Pour entamer cette nouvelle année, je vous livre le résultat de quelques recherches que j'ai faites cet automne.
Les lecteurs de ce blogue connaissent ma curiosité envers les films qui sortent de l'ordinaire. Quand ils sont québécois, ces films ont pour moi un cachet spécial. De voir, par exemple, une épidémie de rage dévaster Montréal dans Rabid (Cronenberg, 1976) a quelque chose d'assez singulier, d'autant plus que l'une des séquences se déroule dans un centre commercial où l'on peut apercevoir des repères familiers : pharmacies et boutiques bien connues, notamment.
La série B, par la liberté que lui conféraient ses devis minimaux (évitant aux réalisateurs trop d'interférences extérieures et un propos trop consensuel souvent déterminé par la recherche du profit propre à l'industrie du film "à gros budget"), était donc un lieu d'expérimentation où se croisaient parfois l'avant-garde (art et essai) et des visées plus populaires.
Beaucoup de livres et de fanzines ont été consacrés à diverses cinématographies nationales en ciblant un aspect spécifique : le cinéma d'épouvante espagnol, par exemple, les films fantastiques mexicains ou canadiens, etc. Cependant, aucun ouvrage ne s'est penché sur le cas de la série B québécoise, alors que ces films sont souvent étonnants (pour les raisons citées plus haut, à cause de l'inventivité dont doivent faire preuve certains réalisateurs pour pallier le manque de moyens, etc.)

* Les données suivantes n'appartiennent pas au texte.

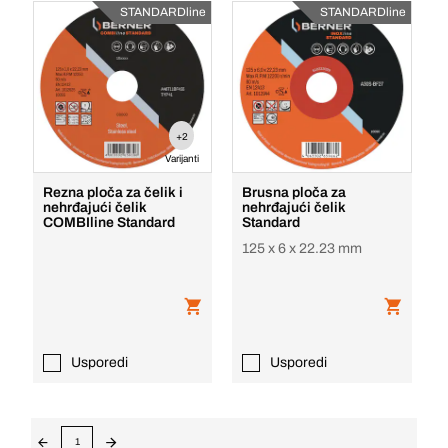
STANDARDline
STANDARDline
+2
Varijanti
Rezna ploča za čelik i
Brusna ploča za
nehrđajući čelik
nehrđajući čelik
COMBIline Standard
Standard
125 x 6 x 22.23 mm
Usporedi
Usporedi
1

Cet automne, j'ai parcouru différents ouvrages de référence pour dresser une liste des "séries B québécoises" auxquelles on devrait, un jour, consacrer un livre. Mon outil de travail principal : les recueils annuels publiés par l'Office des Communications Sociales (maintenant devenu Médiafilm) qui, chaque année, recensaient et critiquaient (d'un point de vue chrétien, moral et... "artistique") tous les films présentés dans la Belle Province. C'est Médiafilm qui attribue les cotes artistiques (de 1 à 7, 1 = chef-d'oeuvre, 7 = minable... cotes souvent discutables) qu'on trouve dans les horaires télé québécois.

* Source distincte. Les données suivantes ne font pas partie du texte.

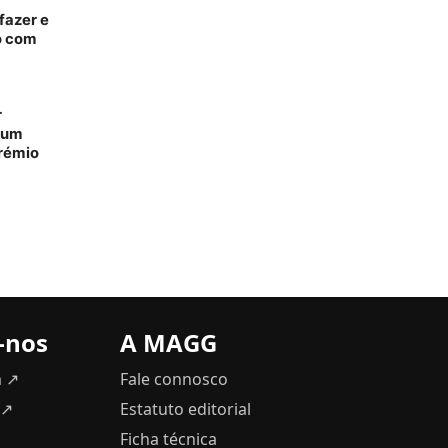
fazer e
o com
r
m um
prémio
-nos
A MAGG
m ↗
Fale connosco
 ↗
Estatuto editorial
Ficha técnica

Attention, attachez vos ceintures, voici la liste des SÉRIES B QUÉBÉCOISES, 1965-1990. Autant de visionnements qui peuvent s'avérer toxiques !
1965 :
CAÏN, de Pierre Patry
CARNAVAL EN CHUTE LIBRE.
PAS DE VACANCES POUR LES IDOLES (film rock'n'roll)
1966 :
LA DOUZIÈME HEURE Critique d'époque de Médiafilm : "Il est difficile de voir un plus piètre film que cette production canadienne. Le scénario se développe au mépris de toute logique, le montage est déficient de bout en bout et la photographie n'est jamais au point. On a l'impression d'une affaire réalisée à la va-vite par un médiocre amateur. L'interprétation va du cabotinage éhonté à l'inexpérience manifeste."
ILS SONT NUS
DES PAS SUR LA NEIGE (polar)
LES PLANS MYSTÉRIEUX (film d'aventures) Extrait de la critique d'époque de Médiafilm : "Farci d'invraisemblances et de naïvetés, le scénario semble être l'oeuvre d'un enfant de dix ans."
MANETTE (mélodrame)
1968 :
PLAYGIRL KILLER
1969 :
LE GRAND ROCK (polar campagnard assez pittoresque)
VALÉRIE
DANGER POUR LA SOCIÉTÉ
1970 :
L'AMOUR HUMAIN
DEUX FEMMES EN OR
L'INITIATION
Q-BEC MY LOVE (critique de Médiafilm, à l’époque : « Exhibitionnisme grossier, expressions vulgaires et scènes outrageantes pour la religion font partie de cet ensemble caricatural et de mauvais goût »)
VIENS, MON AMOUR
VIVE LA FRANCE (comédie, selon Médiafilm : "Farce navrante où l'humour vole en rase-mottes [...]. L'intrigue avance par à-coups pour finir dans une confusion totale."
APRÈS-SKI (comédie leste avec René Angélil, Daniel Pilon, etc.)
LES CHATS BOTTÉS (comédie psychotronique avec Donald Pilon)
FINALEMENT...
LE MARTIN DE NOËL (Marcel Sabourin en extra-terrestre)LES MAUDITS SAUVAGES
PILE OU FACE
SEPT FOIS... PAR JOUR (le titre, à lui seul, est tout un programme)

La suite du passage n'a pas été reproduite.